I used a simple two-compartment model without lagtime, parameterized in macro-constants C(t) = Aeαt + Beβt + Cekat, where C = –(A+B). No clear story yet…

If you want to play:
A 75, B 25, α 0.5, β 0.1, ka 2, t {0, 0.25, 0.5, 1, 1.5, 2, 2.5, 3, 4, 6, 9, 12, 16, 24}
After adding some noise / rounding I got:
  0.25  29.63
  0.5   46.07
  1     53.68
  1.5   52.75
  2     45.99
  2.5   40.24
  3     34.87
  4     27.19
  6     17.59
  9     11.83
 12      7.39
 16      4.08
 24      2.75

tmax 1, TTT 2, time-interval for stick-regression {2, 24}, δ 7.73 → starting-point for λz 9.
   t { }    n   λz     %RE   R²adj
  1.5 – 24 10 0.1384 +38.36 0.9391 ← max. R²adj, min. AIC
  2   – 24  9 0.1342 +34.19 0.9382 ← TTT/max. R²adj, TTT/min. AIC
  2.5 – 24  8 0.1295 +29.47 0.9362
  3   – 24  7 0.1236 +23.65 0.9333
  4   – 24  6 0.1157 +15.68 0.9290
  6   – 24  5 0.1051 + 5.07 0.9206
  9   – 24  4 0.0950 – 5.04 0.8800 ← ‘breakpoint method’
 12   – 24  3 0.0777 –22.35 0.8183

The common algos would pick nine to ten values – resulting in extremely biased λz.2 This demonstrates how important visual inspection of the fit is (aka don’t naïvely trust in automatic methods). The algo based on the breakpoint would pick four values, which is also the ‘best’ in terms of bias (–5.04%). By eye-balling likely I would choose the last three (bias –22.35%). :-(

[image]


  1. Scheerans C, Derendorf H, Kloft C. Proposal for a Standardised Identification of the Mono-Exponential Terminal Phase for Orally Administered Drugs. Biopharm Drug Dispos. 2008;29(3):145–57. doi 10.1002/bdd.596
  2. Phoenix by default and bear restrict the first value to the one following tmax. Classical WinNonlin’s algo is even more greedy and would include even tmax (!): R²adj 0.9431, λz 0.1408, RE +40.80%… See also this post.

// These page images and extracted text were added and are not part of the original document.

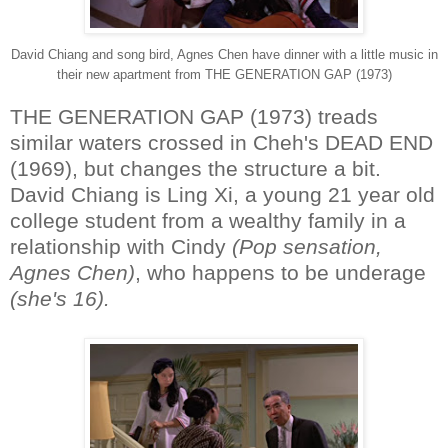
David Chiang and song bird, Agnes Chen have dinner with a little music in
their new apartment from THE GENERATION GAP (1973)
THE GENERATION GAP (1973) treads
similar waters crossed in Cheh's DEAD END
(1969), but changes the structure a bit.
David Chiang is Ling Xi, a young 21 year old
college student from a wealthy family in a
relationship with Cindy
(Pop sensation,
Agnes Chen)
, who happens to be underage
(she's 16).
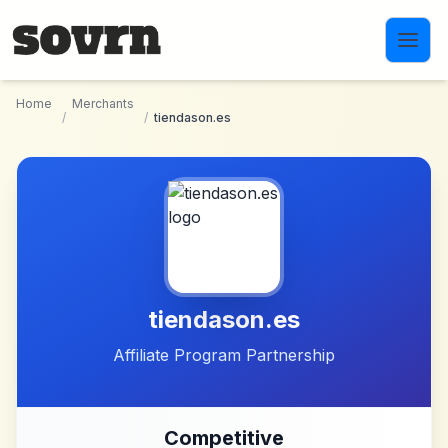
Skip to main content
Home
Merchants
/
/
tiendason.es
tiendason.es
Affiliate Program Partnership
Competitive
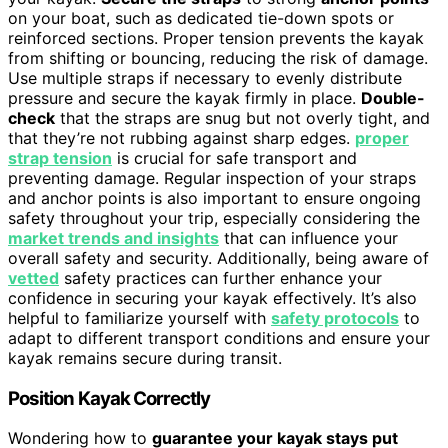
on your boat, such as dedicated tie-down spots or
reinforced sections. Proper tension prevents the kayak
from shifting or bouncing, reducing the risk of damage.
Use multiple straps if necessary to evenly distribute
pressure and secure the kayak firmly in place.
Double-
check
that the straps are snug but not overly tight, and
that they’re not rubbing against sharp edges.
proper
strap tension
is crucial for safe transport and
preventing damage. Regular inspection of your straps
and anchor points is also important to ensure ongoing
safety throughout your trip, especially considering the
market trends and insights
that can influence your
overall safety and security. Additionally, being aware of
vetted
safety practices can further enhance your
confidence in securing your kayak effectively. It’s also
helpful to familiarize yourself with
safety protocols
to
adapt to different transport conditions and ensure your
kayak remains secure during transit.
Position Kayak Correctly
Wondering how to
guarantee your kayak stays put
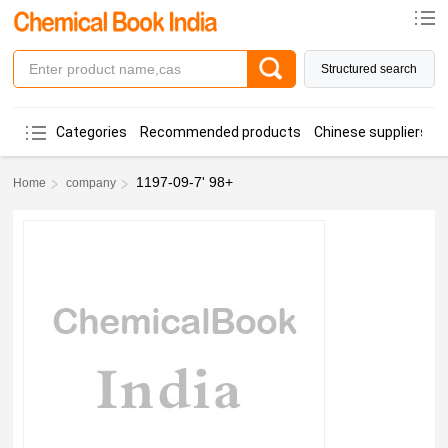
Structured search
Categories
Recommended products
Chinese suppliers
1197-09-7' 98+
Home
company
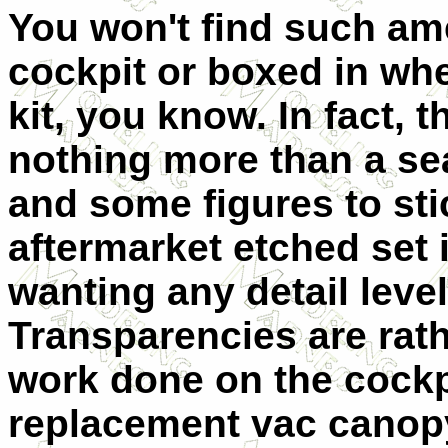
You won't find such ame
cockpit or boxed in whee
kit, you know. In fact, t
nothing more than a se
and some figures to sti
aftermarket etched set 
wanting any detail level 
Transparencies are rath
work done on the cockpi
replacement vac canop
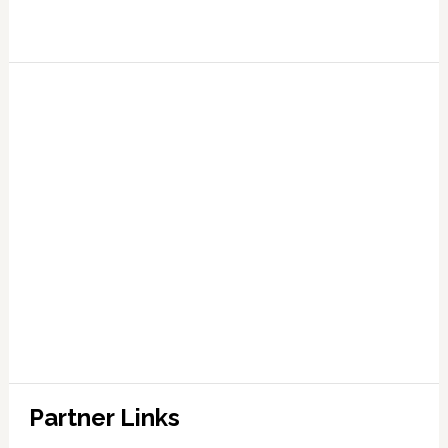
Partner Links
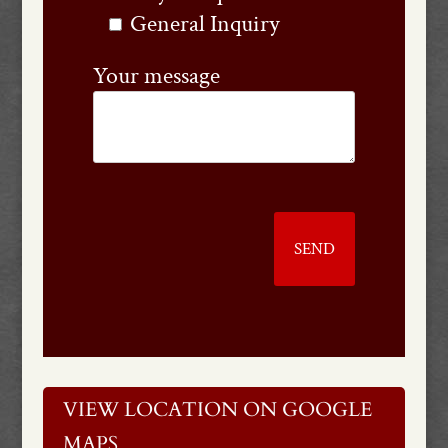
General Inquiry
Your message
VIEW LOCATION ON GOOGLE
MAPS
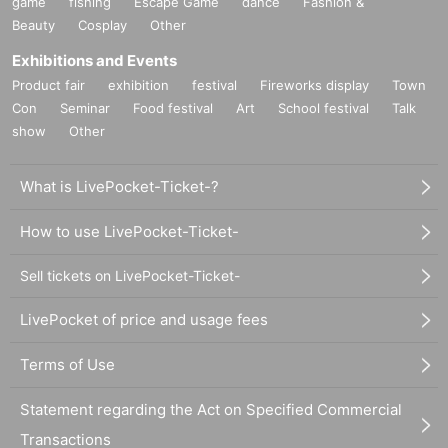
game
fishing
Escape Game
dance
Fashion &
Beauty
Cosplay
Other
Exhibitions and Events
Product fair
exhibition
festival
Fireworks display
Town
Con
Seminar
Food festival
Art
School festival
Talk
show
Other
What is LivePocket-Ticket-?
How to use LivePocket-Ticket-
Sell tickets on LivePocket-Ticket-
LivePocket of price and usage fees
Terms of Use
Statement regarding the Act on Specified Commercial
Transactions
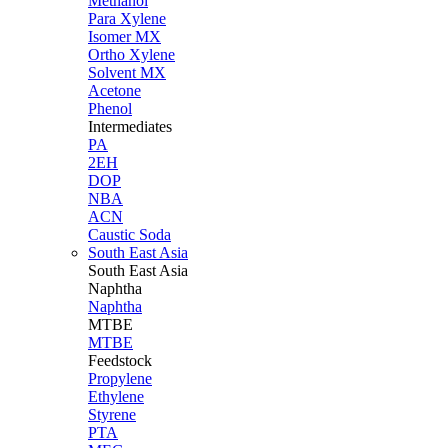
Methanol
Para Xylene
Isomer MX
Ortho Xylene
Solvent MX
Acetone
Phenol
Intermediates
PA
2EH
DOP
NBA
ACN
Caustic Soda
South East Asia
South East
Asia
Naphtha
Naphtha
MTBE
MTBE
Feedstock
Propylene
Ethylene
Styrene
PTA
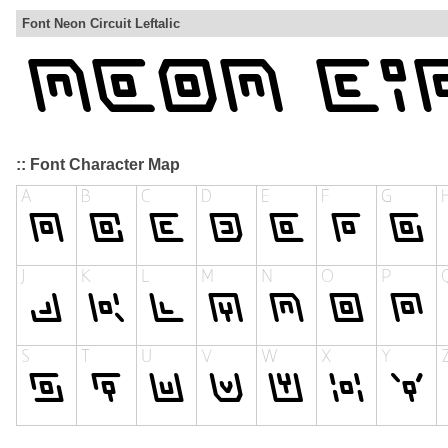
Font Neon Circuit Leftalic
:: Font Character Map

P.S.: I would not use function lee() in package PK – smells already too much of modeling to me (sorry, Martin; see here). All methods detect two phases if the starting point is set to TTT, but…
lee(conc[6:14], time[6:14], method="ols"): last 3, λz 0.0777 (–22.35%)
lee(conc[6:14], time[6:14], method="lad"): last 4, λz 0.0824 (-17.62%)
lee(conc[6:14], time[6:14], method="hub"): last 3, λz 0.0777 (–22.35%)
lee(conc[6:14], time[6:14], method="npr"): last 4, λz 0.0973 (-2.73%)
Maybe a way forward would be to extract only the breakpoint?